Source:
https://scmp.com/comment/insight-opinion/article/2188119/paul-chans-budget-old-wine-new-bottle
Opinion/ Comment

Paul Chan’s budget is old wine in a new bottle

  • The financial secretary has offered Hong Kong neither long-term planning nor shorter-term solutions, and reserves expected to hit HK$1.16 trillion will be put away for another rainy day
A man watches television screens as Financial Secretary Paul Chan Mo delivers his budget for 2019-20. Photo: Dickson Lee

Unimaginative, rule-bound and conventional, Financial Secretary Paul Chan Mo-po has offered us neither long-term planning nor shorter-term solutions in his latest budget.

There is the usual 60 per cent division into education (HK$124 billion [US$15.8 billion]), social welfare (HK$97.2 billion) and health care (HK$88.6 billion), the three big spending items.

I give you there is the much advertised 10.9 per cent increase in health spending – it’s recurrent, meaning year after year from now on, and not just one-off. But even with the increase, the big-three total spending still hovers around the 60 per cent level.

The rest, as usual, is taken up by security, food and the environment, infrastructure and government support (a major staff spending item), and economic and community services.

The health care increase is an essentially legalised “bribe” to medical staff in the public sector, who have been complaining about understaffing and being overwhelmed by an influx of patients during the latest flu season.

Of course, this year hasn’t been worse than last, when some public hospitals hit an occupancy rate of 130 per cent. What is different is that medical staff complaints have been politicised and tied to anti-immigrant sentiment and calls to scrap the 150 daily quota for mainland migrants – hence the quick and generous response from the government.

Another government spending rule: don’t do it above 20 per cent of gross domestic product. Since last year, Chan would have us know that under his tenure, he is ready to break this rule now and in the next few years – by 1.2 to 1.8 percentage points. Wow!

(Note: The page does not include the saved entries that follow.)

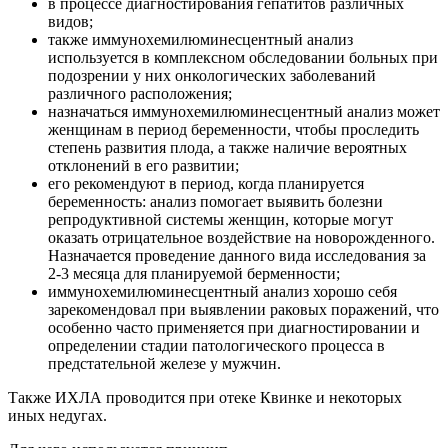
в процессе диагностирования гепатитов различных
видов;
также иммунохемилюминесцентный анализ
используется в комплексном обследовании больных при
подозрении у них онкологических заболеваний
различного расположения;
назначаться иммунохемилюминесцентный анализ может
женщинам в период беременности, чтобы проследить
степень развития плода, а также наличие вероятных
отклонений в его развитии;
его рекомендуют в период, когда планируется
беременность: анализ помогает выявить болезни
репродуктивной системы женщин, которые могут
оказать отрицательное воздействие на новорожденного.
Назначается проведение данного вида исследования за
2-3 месяца для планируемой берменности;
иммунохемилюминесцентный анализ хорошо себя
зарекомендовал при выявлении раковых поражений, что
особенно часто применяется при диагностировании и
определении стадии патологического процесса в
предстательной железе у мужчин.
Также ИХЛА проводится при отеке Квинке и некоторых
иных недугах.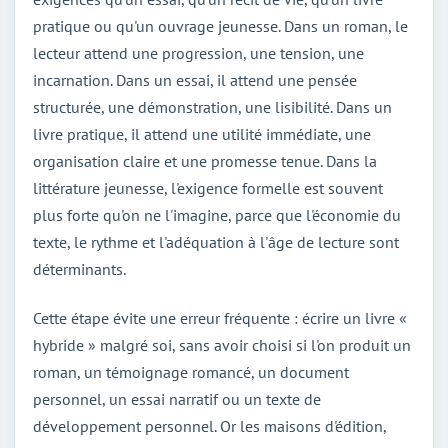
pratique ou qu'un ouvrage jeunesse. Dans un roman, le
lecteur attend une progression, une tension, une
incarnation. Dans un essai, il attend une pensée
structurée, une démonstration, une lisibilité. Dans un
livre pratique, il attend une utilité immédiate, une
organisation claire et une promesse tenue. Dans la
littérature jeunesse, l'exigence formelle est souvent
plus forte qu'on ne l'imagine, parce que l'économie du
texte, le rythme et l'adéquation à l'âge de lecture sont
déterminants.
Cette étape évite une erreur fréquente : écrire un livre «
hybride » malgré soi, sans avoir choisi si l'on produit un
roman, un témoignage romancé, un document
personnel, un essai narratif ou un texte de
développement personnel. Or les maisons d'édition,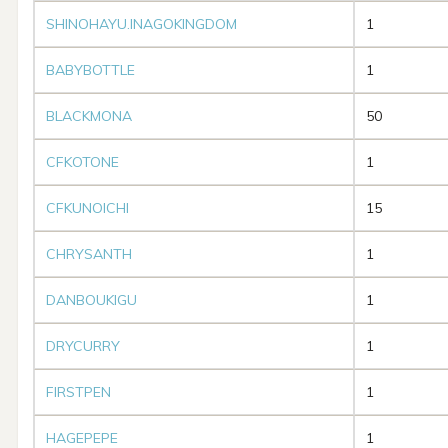
SHINOHAYU.INAGOKINGDOM
1
BABYBOTTLE
1
BLACKMONA
50
CFKOTONE
1
CFKUNOICHI
15
CHRYSANTH
1
DANBOUKIGU
1
DRYCURRY
1
FIRSTPEN
1
HAGEPEPE
1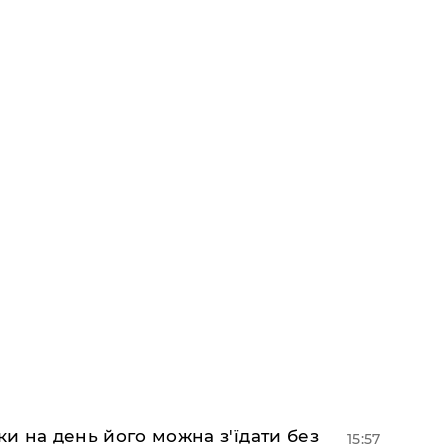
ки на день його можна з'їдати без
15:57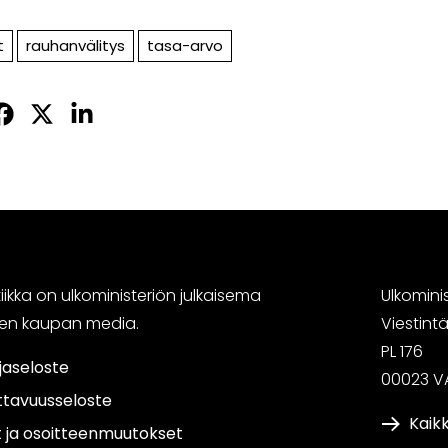
t
rauhanvälitys
tasa-arvo
Jaa
Jaa
Jaa
sApissa
acebookissa
Twitterissä
LinkedInissä
ikka on ulkoministeriön julkaisema
Ulkomini
sen kaupan media.
Viestin
PL 176
jaseloste
00023 V
ttavuusseloste
Kaikk
t ja osoitteenmuutokset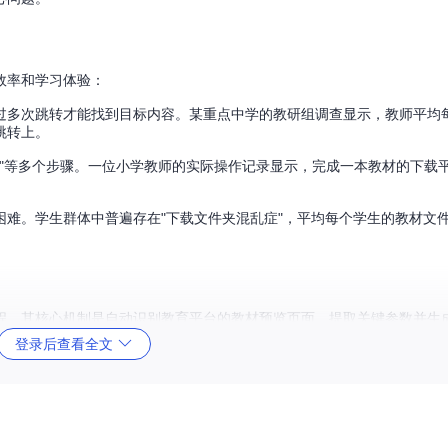
效率和学习体验：
多次跳转才能找到目标内容。某重点中学的教研组调查显示，教师平均每
跳转上。
下载"等多个步骤。一位小学教师的实际操作记录显示，完成一本教材的下载
难。学生群体中普遍存在"下载文件夹混乱症"，平均每个学生的教材文件
程。其核心机制是自动识别教育平台的教材预览页面，提取关键参数并生
登录后查看全文
实际效果
载效率提升300%，支持10个链接同时处理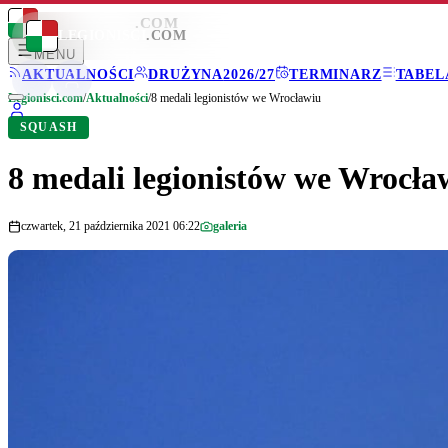
LEGIONISCI
.COM
LEGIONISCI
.COM
MENU
AKTUALNOŚCI
DRUŻYNA
2026/27
TERMINARZ
TABEL
Legionisci.com
/
Aktualności
/
8 medali legionistów we Wrocławiu
SQUASH
8 medali legionistów we Wrocła
czwartek, 21 października 2021 06:22
galeria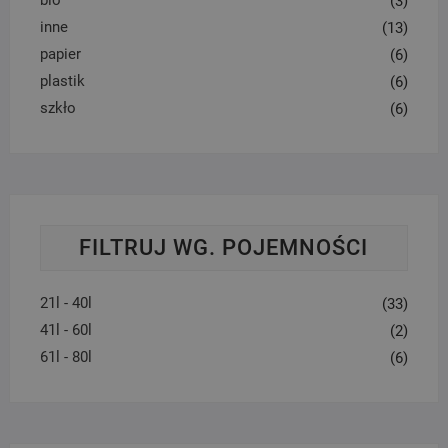
(3)
inne
(13)
papier
(6)
plastik
(6)
szkło
(6)
FILTRUJ WG. POJEMNOŚCI
21l - 40l
(33)
41l - 60l
(2)
61l - 80l
(6)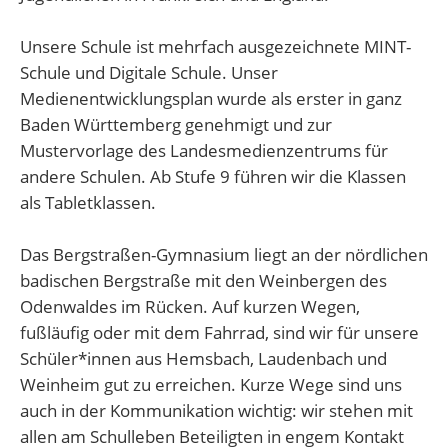
Unsere Schule ist mehrfach ausgezeichnete MINT-
Schule und Digitale Schule. Unser
Medienentwicklungsplan wurde als erster in ganz
Baden Württemberg genehmigt und zur
Mustervorlage des Landesmedienzentrums für
andere Schulen. Ab Stufe 9 führen wir die Klassen
als Tabletklassen.
Das Bergstraßen-Gymnasium liegt an der nördlichen
badischen Bergstraße mit den Weinbergen des
Odenwaldes im Rücken. Auf kurzen Wegen,
fußläufig oder mit dem Fahrrad, sind wir für unsere
Schüler*innen aus Hemsbach, Laudenbach und
Weinheim gut zu erreichen. Kurze Wege sind uns
auch in der Kommunikation wichtig: wir stehen mit
allen am Schulleben Beteiligten in engem Kontakt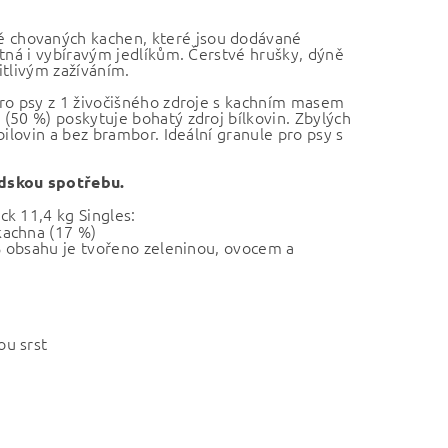
 chovaných kachen, které jsou dodávané
utná i vybíravým jedlíkům. Čerstvé hrušky, dýně
itlivým zažíváním.
pro psy z 1 živočišného zdroje s kachním masem
(50 %) poskytuje bohatý zdroj bílkovin. Zbylých
ilovin a bez brambor. Ideální granule pro psy s
idskou spotřebu.
ck 11,4 kg Singles:
kachna (17 %)
 % obsahu je tvořeno zeleninou, ovocem a
ou srst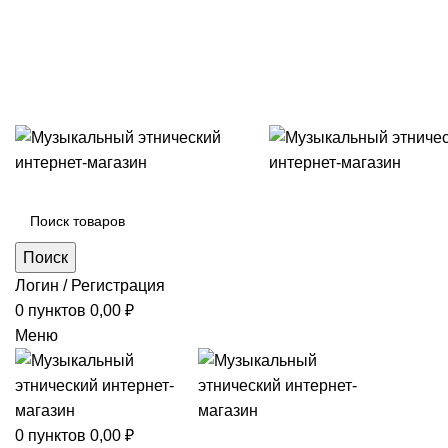
+7 (996) 974-8250
Категории
Поиск
Логин / Регистрация
0
пунктов
0,00
₽
Меню
0
пунктов
0,00
₽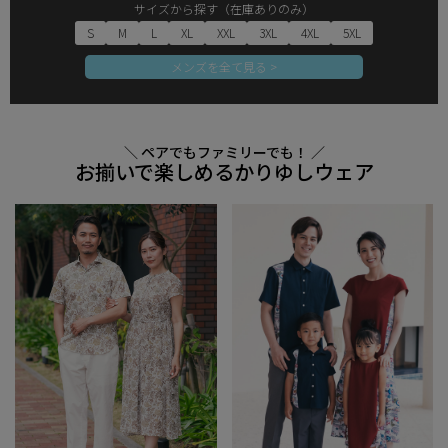
サイズから探す（在庫ありのみ）
S
M
L
XL
XXL
3XL
4XL
5XL
メンズを全て見る >
＼ ペアでもファミリーでも！ ／
お揃いで楽しめるかりゆしウェア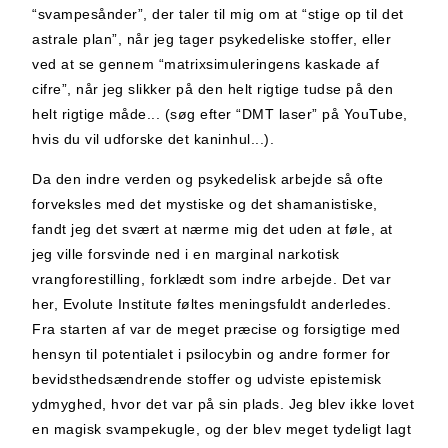
“svampesånder”, der taler til mig om at “stige op til det
astrale plan”, når jeg tager psykedeliske stoffer, eller
ved at se gennem “matrixsimuleringens kaskade af
cifre”, når jeg slikker på den helt rigtige tudse på den
helt rigtige måde... (søg efter “DMT laser” på YouTube,
hvis du vil udforske det kaninhul...).
Da den indre verden og psykedelisk arbejde så ofte
forveksles med det mystiske og det shamanistiske,
fandt jeg det svært at nærme mig det uden at føle, at
jeg ville forsvinde ned i en marginal narkotisk
vrangforestilling, forklædt som indre arbejde. Det var
her, Evolute Institute føltes meningsfuldt anderledes.
Fra starten af var de meget præcise og forsigtige med
hensyn til potentialet i psilocybin og andre former for
bevidsthedsændrende stoffer og udviste epistemisk
ydmyghed, hvor det var på sin plads. Jeg blev ikke lovet
en magisk svampekugle, og der blev meget tydeligt lagt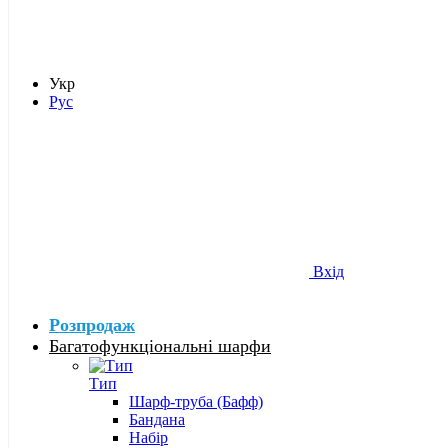
Укр
Рус
Вхід
Розпродаж
Багатофункціональні шарфи
Тип
Шарф-труба (Бафф)
Бандана
Набір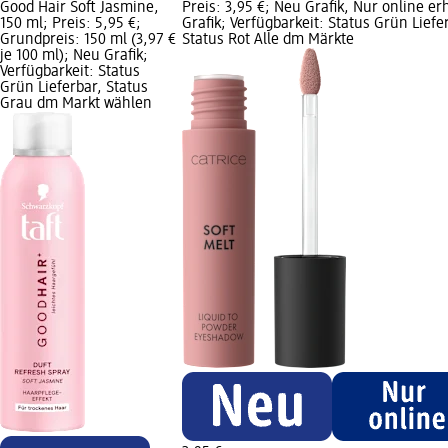
Good Hair Soft Jasmine,
Preis: 3,95 €; Neu Grafik, Nur online erh
150 ml; Preis: 5,95 €;
Grafik; Verfügbarkeit: Status Grün Liefe
Grundpreis: 150 ml (3,97 €
Status Rot Alle dm Märkte
je 100 ml); Neu Grafik;
Verfügbarkeit: Status
Grün Lieferbar, Status
Grau dm Markt wählen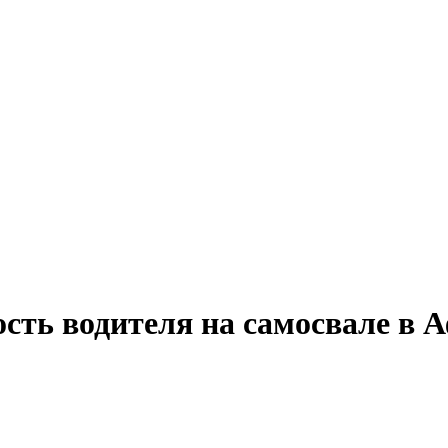
ость водителя на самосвале в 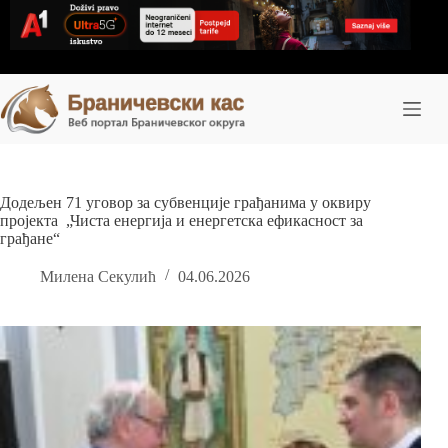
Skip
to
content
Додељен 71 уговор за субвенције грађанима у оквиру
пројекта „Чиста енергија и енергетска ефикасност за
грађане“
Милена Секулић
04.06.2026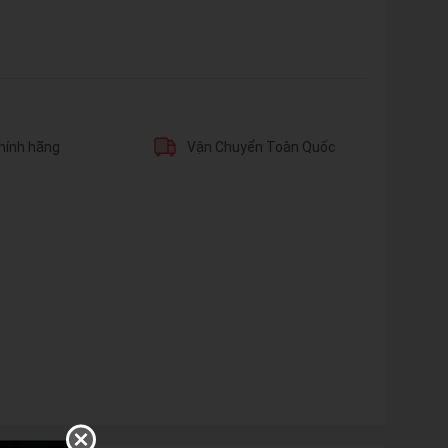
hính hãng
Vận Chuyển Toàn Quốc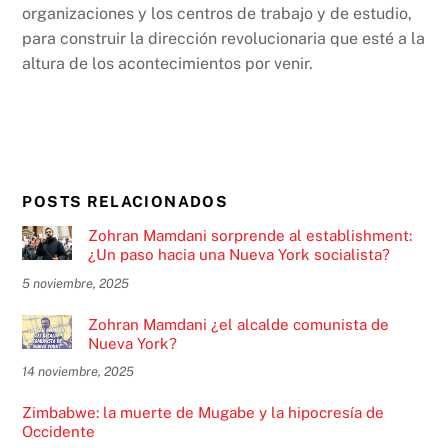
organizaciones y los centros de trabajo y de estudio,
para construir la dirección revolucionaria que esté a la
altura de los acontecimientos por venir.
POSTS RELACIONADOS
Zohran Mamdani sorprende al establishment:
¿Un paso hacia una Nueva York socialista?
5 noviembre, 2025
Zohran Mamdani ¿el alcalde comunista de
Nueva York?
14 noviembre, 2025
Zimbabwe: la muerte de Mugabe y la hipocresía de
Occidente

This is his new financial philosophy to adopt “forward-looking and strategic planning” to optimise the fiscal surplus to invest for Hong Kong and to relieve people’s hardships. It’s what most people would call throwing extra crumbs to the little people.

Note that these are not an even recurrent commitment, but a one-off: for example, an extra month of payment in Comprehensive Social Security Assistance (CSSA); a cut in salary tax and rates; a one-off grant to poor students and medical vouchers for the elderly.

As for long terms, Chan dodged the only real government plan: the controversial HK$500 billion East Lantau Metropolis.

Meanwhile, the fiscal reserves, which exceeded HK$1 trillion last year, will hit HK$1.16 trillion.

We can look but not touch, because there are “economic headwinds” ahead and we always need them for a rainy day, however defined.